[[ Given entries, beginning ]]

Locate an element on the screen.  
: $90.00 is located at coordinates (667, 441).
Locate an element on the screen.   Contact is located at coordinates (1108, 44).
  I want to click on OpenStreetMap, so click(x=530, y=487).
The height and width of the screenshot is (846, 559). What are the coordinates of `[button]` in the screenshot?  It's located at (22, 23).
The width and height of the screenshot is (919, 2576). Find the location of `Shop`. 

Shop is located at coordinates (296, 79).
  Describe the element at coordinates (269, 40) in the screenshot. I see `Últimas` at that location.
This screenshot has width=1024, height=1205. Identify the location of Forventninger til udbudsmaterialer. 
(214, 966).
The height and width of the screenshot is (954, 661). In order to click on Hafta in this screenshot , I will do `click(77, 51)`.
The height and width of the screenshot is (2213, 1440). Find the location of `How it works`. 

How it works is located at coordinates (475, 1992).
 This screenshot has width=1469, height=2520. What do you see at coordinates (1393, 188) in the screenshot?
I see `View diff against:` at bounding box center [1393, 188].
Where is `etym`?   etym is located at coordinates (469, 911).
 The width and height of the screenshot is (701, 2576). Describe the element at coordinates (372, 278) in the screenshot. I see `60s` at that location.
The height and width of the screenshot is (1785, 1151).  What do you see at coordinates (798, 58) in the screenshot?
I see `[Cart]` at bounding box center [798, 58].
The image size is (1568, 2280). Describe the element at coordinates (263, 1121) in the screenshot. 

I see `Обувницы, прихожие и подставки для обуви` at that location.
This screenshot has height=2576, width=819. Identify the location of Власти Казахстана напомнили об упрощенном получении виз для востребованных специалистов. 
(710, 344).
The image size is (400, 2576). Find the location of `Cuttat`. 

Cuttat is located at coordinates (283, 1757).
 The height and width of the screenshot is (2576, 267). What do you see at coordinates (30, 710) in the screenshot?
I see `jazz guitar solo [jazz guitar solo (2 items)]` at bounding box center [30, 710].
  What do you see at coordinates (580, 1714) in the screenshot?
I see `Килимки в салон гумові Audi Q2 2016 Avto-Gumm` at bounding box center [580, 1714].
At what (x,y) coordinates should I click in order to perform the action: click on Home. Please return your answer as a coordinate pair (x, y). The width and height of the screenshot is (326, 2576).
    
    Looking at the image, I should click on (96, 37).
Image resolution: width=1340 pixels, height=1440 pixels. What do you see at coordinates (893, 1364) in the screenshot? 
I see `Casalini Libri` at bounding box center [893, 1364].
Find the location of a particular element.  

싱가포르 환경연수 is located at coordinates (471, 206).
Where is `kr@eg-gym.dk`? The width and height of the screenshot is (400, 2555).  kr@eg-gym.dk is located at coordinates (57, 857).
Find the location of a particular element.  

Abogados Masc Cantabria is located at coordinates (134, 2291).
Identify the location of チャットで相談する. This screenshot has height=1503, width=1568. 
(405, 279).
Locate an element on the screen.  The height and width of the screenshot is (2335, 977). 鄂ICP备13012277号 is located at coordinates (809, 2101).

[[ Given entries, end ]]

### What is being asked
Transcribe the records in full, keeping every character as it is.

### Solution for this problem
Locate an element on the screen.  
: $90.00 is located at coordinates (667, 441).
Locate an element on the screen.   Contact is located at coordinates (1108, 44).
  I want to click on OpenStreetMap, so click(x=530, y=487).
The height and width of the screenshot is (846, 559). What are the coordinates of `[button]` in the screenshot?  It's located at (22, 23).
The width and height of the screenshot is (919, 2576). Find the location of `Shop`. 

Shop is located at coordinates (296, 79).
  Describe the element at coordinates (269, 40) in the screenshot. I see `Últimas` at that location.
This screenshot has width=1024, height=1205. Identify the location of Forventninger til udbudsmaterialer. 
(214, 966).
The height and width of the screenshot is (954, 661). In order to click on Hafta in this screenshot , I will do `click(77, 51)`.
The height and width of the screenshot is (2213, 1440). Find the location of `How it works`. 

How it works is located at coordinates (475, 1992).
 This screenshot has width=1469, height=2520. What do you see at coordinates (1393, 188) in the screenshot?
I see `View diff against:` at bounding box center [1393, 188].
Where is `etym`?   etym is located at coordinates (469, 911).
 The width and height of the screenshot is (701, 2576). Describe the element at coordinates (372, 278) in the screenshot. I see `60s` at that location.
The height and width of the screenshot is (1785, 1151).  What do you see at coordinates (798, 58) in the screenshot?
I see `[Cart]` at bounding box center [798, 58].
The image size is (1568, 2280). Describe the element at coordinates (263, 1121) in the screenshot. 

I see `Обувницы, прихожие и подставки для обуви` at that location.
This screenshot has height=2576, width=819. Identify the location of Власти Казахстана напомнили об упрощенном получении виз для востребованных специалистов. 
(710, 344).
The image size is (400, 2576). Find the location of `Cuttat`. 

Cuttat is located at coordinates (283, 1757).
 The height and width of the screenshot is (2576, 267). What do you see at coordinates (30, 710) in the screenshot?
I see `jazz guitar solo [jazz guitar solo (2 items)]` at bounding box center [30, 710].
  What do you see at coordinates (580, 1714) in the screenshot?
I see `Килимки в салон гумові Audi Q2 2016 Avto-Gumm` at bounding box center [580, 1714].
At what (x,y) coordinates should I click in order to perform the action: click on Home. Please return your answer as a coordinate pair (x, y). The width and height of the screenshot is (326, 2576).
    
    Looking at the image, I should click on (96, 37).
Image resolution: width=1340 pixels, height=1440 pixels. What do you see at coordinates (893, 1364) in the screenshot? 
I see `Casalini Libri` at bounding box center [893, 1364].
Find the location of a particular element.  

싱가포르 환경연수 is located at coordinates (471, 206).
Where is `kr@eg-gym.dk`? The width and height of the screenshot is (400, 2555).  kr@eg-gym.dk is located at coordinates (57, 857).
Find the location of a particular element.  

Abogados Masc Cantabria is located at coordinates (134, 2291).
Identify the location of チャットで相談する. This screenshot has height=1503, width=1568. 
(405, 279).
Locate an element on the screen.  The height and width of the screenshot is (2335, 977). 鄂ICP备13012277号 is located at coordinates (809, 2101).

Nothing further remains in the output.